> [Task] Each entry needs to be retyped exactly.

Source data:
_____
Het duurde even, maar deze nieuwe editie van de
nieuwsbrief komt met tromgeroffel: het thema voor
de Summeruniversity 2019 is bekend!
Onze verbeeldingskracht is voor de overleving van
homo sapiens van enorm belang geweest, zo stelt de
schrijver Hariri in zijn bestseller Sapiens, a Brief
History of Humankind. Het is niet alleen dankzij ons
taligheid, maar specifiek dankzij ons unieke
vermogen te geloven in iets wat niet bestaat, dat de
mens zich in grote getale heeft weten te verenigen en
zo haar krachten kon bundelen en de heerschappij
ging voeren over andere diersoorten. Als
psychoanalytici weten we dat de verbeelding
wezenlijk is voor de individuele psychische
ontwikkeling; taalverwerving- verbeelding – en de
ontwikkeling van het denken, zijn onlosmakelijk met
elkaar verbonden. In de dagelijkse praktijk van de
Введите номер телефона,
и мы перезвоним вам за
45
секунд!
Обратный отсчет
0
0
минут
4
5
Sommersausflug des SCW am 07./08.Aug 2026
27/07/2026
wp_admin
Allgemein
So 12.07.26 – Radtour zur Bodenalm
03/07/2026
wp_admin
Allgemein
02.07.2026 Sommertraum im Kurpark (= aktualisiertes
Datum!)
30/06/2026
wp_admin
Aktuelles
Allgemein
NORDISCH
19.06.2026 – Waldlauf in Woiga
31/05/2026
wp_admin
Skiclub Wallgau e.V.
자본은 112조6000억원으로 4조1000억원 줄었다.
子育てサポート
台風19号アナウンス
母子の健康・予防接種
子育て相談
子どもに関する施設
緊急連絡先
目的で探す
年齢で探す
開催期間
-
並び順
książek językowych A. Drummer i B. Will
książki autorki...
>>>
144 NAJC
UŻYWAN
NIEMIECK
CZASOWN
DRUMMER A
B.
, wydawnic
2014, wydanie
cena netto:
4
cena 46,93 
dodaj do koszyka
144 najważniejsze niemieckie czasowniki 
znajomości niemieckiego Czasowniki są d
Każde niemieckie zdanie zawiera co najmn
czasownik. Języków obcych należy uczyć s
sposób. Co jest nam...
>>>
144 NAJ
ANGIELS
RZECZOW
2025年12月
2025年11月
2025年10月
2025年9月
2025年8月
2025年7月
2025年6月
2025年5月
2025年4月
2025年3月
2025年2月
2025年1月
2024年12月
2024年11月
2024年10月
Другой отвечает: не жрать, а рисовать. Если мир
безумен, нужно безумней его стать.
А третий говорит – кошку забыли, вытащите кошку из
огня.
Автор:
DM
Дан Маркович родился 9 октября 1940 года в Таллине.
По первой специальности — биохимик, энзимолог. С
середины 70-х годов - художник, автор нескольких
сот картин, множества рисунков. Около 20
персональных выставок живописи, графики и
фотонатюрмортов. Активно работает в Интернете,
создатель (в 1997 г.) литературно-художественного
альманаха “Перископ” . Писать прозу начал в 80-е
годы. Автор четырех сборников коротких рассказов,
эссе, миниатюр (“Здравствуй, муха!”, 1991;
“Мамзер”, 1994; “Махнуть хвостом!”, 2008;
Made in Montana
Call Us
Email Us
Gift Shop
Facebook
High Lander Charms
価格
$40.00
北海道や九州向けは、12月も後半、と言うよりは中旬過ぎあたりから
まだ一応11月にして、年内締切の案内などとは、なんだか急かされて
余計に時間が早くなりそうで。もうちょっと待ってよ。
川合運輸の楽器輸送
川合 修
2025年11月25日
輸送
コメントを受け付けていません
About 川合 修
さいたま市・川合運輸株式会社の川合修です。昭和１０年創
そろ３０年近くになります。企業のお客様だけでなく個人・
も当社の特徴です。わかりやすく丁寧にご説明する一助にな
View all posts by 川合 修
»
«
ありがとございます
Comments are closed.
_____
> [Answer to this task]
Het duurde even, maar deze nieuwe editie van de
nieuwsbrief komt met tromgeroffel: het thema voor
de Summeruniversity 2019 is bekend!
Onze verbeeldingskracht is voor de overleving van
homo sapiens van enorm belang geweest, zo stelt de
schrijver Hariri in zijn bestseller Sapiens, a Brief
History of Humankind. Het is niet alleen dankzij ons
taligheid, maar specifiek dankzij ons unieke
vermogen te geloven in iets wat niet bestaat, dat de
mens zich in grote getale heeft weten te verenigen en
zo haar krachten kon bundelen en de heerschappij
ging voeren over andere diersoorten. Als
psychoanalytici weten we dat de verbeelding
wezenlijk is voor de individuele psychische
ontwikkeling; taalverwerving- verbeelding – en de
ontwikkeling van het denken, zijn onlosmakelijk met
elkaar verbonden. In de dagelijkse praktijk van de
Введите номер телефона,
и мы перезвоним вам за
45
секунд!
Обратный отсчет
0
0
минут
4
5
Sommersausflug des SCW am 07./08.Aug 2026
27/07/2026
wp_admin
Allgemein
So 12.07.26 – Radtour zur Bodenalm
03/07/2026
wp_admin
Allgemein
02.07.2026 Sommertraum im Kurpark (= aktualisiertes
Datum!)
30/06/2026
wp_admin
Aktuelles
Allgemein
NORDISCH
19.06.2026 – Waldlauf in Woiga
31/05/2026
wp_admin
Skiclub Wallgau e.V.
자본은 112조6000억원으로 4조1000억원 줄었다.
子育てサポート
台風19号アナウンス
母子の健康・予防接種
子育て相談
子どもに関する施設
緊急連絡先
目的で探す
年齢で探す
開催期間
-
並び順
książek językowych A. Drummer i B. Will
książki autorki...
>>>
144 NAJC
UŻYWAN
NIEMIECK
CZASOWN
DRUMMER A
B.
, wydawnic
2014, wydanie
cena netto:
4
cena 46,93 
dodaj do koszyka
144 najważniejsze niemieckie czasowniki 
znajomości niemieckiego Czasowniki są d
Każde niemieckie zdanie zawiera co najmn
czasownik. Języków obcych należy uczyć s
sposób. Co jest nam...
>>>
144 NAJ
ANGIELS
RZECZOW
2025年12月
2025年11月
2025年10月
2025年9月
2025年8月
2025年7月
2025年6月
2025年5月
2025年4月
2025年3月
2025年2月
2025年1月
2024年12月
2024年11月
2024年10月
Другой отвечает: не жрать, а рисовать. Если мир
безумен, нужно безумней его стать.
А третий говорит – кошку забыли, вытащите кошку из
огня.
Автор:
DM
Дан Маркович родился 9 октября 1940 года в Таллине.
По первой специальности — биохимик, энзимолог. С
середины 70-х годов - художник, автор нескольких
сот картин, множества рисунков. Около 20
персональных выставок живописи, графики и
фотонатюрмортов. Активно работает в Интернете,
создатель (в 1997 г.) литературно-художественного
альманаха “Перископ” . Писать прозу начал в 80-е
годы. Автор четырех сборников коротких рассказов,
эссе, миниатюр (“Здравствуй, муха!”, 1991;
“Мамзер”, 1994; “Махнуть хвостом!”, 2008;
Made in Montana
Call Us
Email Us
Gift Shop
Facebook
High Lander Charms
価格
$40.00
北海道や九州向けは、12月も後半、と言うよりは中旬過ぎあたりから
まだ一応11月にして、年内締切の案内などとは、なんだか急かされて
余計に時間が早くなりそうで。もうちょっと待ってよ。
川合運輸の楽器輸送
川合 修
2025年11月25日
輸送
コメントを受け付けていません
About 川合 修
さいたま市・川合運輸株式会社の川合修です。昭和１０年創
そろ３０年近くになります。企業のお客様だけでなく個人・
も当社の特徴です。わかりやすく丁寧にご説明する一助にな
View all posts by 川合 修
»
«
ありがとございます
Comments are closed.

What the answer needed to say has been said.